21 de abr. de 2019

Ser


Na maior parte do tempo, mesmo com todo o ranger enlouquecedor das engrenagens da vida, o que estava à tona era uma silenciosa espécie de não-ser. Uma incógnita, uma ansiedade, uma espera conscientemente inútil pontilhada por cacos nocivos de uma saudade morta-viva, indecomposta.
O mundo se tornara vulgarmente árido e óbvio. E contrário disso, a vida em exuberância, claridade e mistério, abria uma janela memorial para um passado que jamais deve ser tocado ou sentido, ainda que pulse.
Eu queria que restasse nos cantos da alma aquelas pequenas preciosidades bobas que eu oferecia tão carinhosamente... Quando, mesmo com toda a densidade e escuridão já tão profundamente conhecidas, vividas, sentidas, havia um riacho de docilidade que jorrava pelo sertão amargo dos dias.

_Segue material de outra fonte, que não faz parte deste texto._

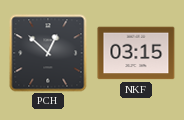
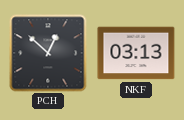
NKF: 03:15 -> 03:13
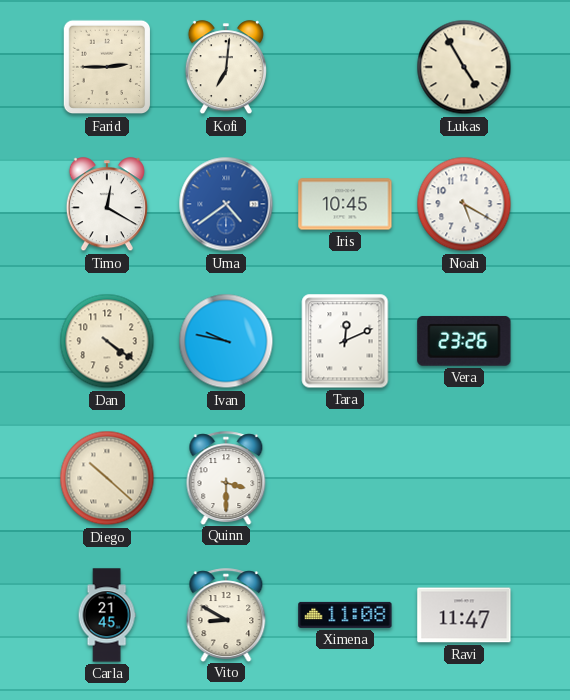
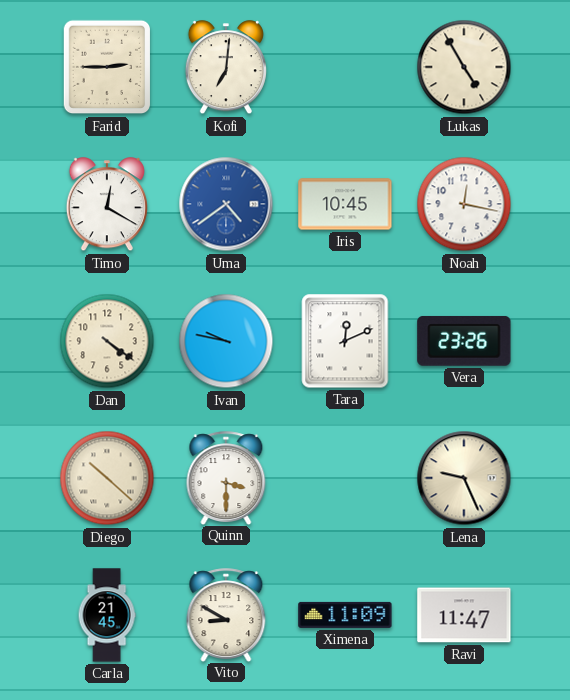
Noah: 5:20 -> 12:17
Lena: none -> 9:26
Ximena: 11:08 -> 11:09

Talvez se eu conseguisse me ver com os olhos que você fingia me ver antes de para sempre partir, eu entenderia algo mais perene sobre o verdadeiro amor.
Eu não gostaria de viver satisfeito apenas por ter tempo suficiente para tomar fôlego para o próximo susto. Acredito que você também não.
Eu estou com o papel em branco em mão, e mesmo com as forças que seguram e endurecem meus dedos, talvez eu ainda possa reescrever um final ou dois, um caminho que traga novamente aquele fogo ao olhar. Quais palavras ainda não foram por mim ditas, que suplicas não foram lançadas ao universo, o que ainda não foi exposto do coração, mesmo para seres estranhos, incapazes, frios? Parece mais difícil agora descobrir.
Eu sempre irei voltar para esse vórtice de gratidão, confusão, medo e ódio por ter sido um dia abençoado com a maldição do seu amor...
Mas mesmo nessa penumbra dos dias, mesmo nessa ausência aparente de claridades e belezas e sonhos recém-nascidos, o que existira do verdadeiro Eu ainda existe na mesma proporção, ainda que encarnado em uma forma completamente diferente.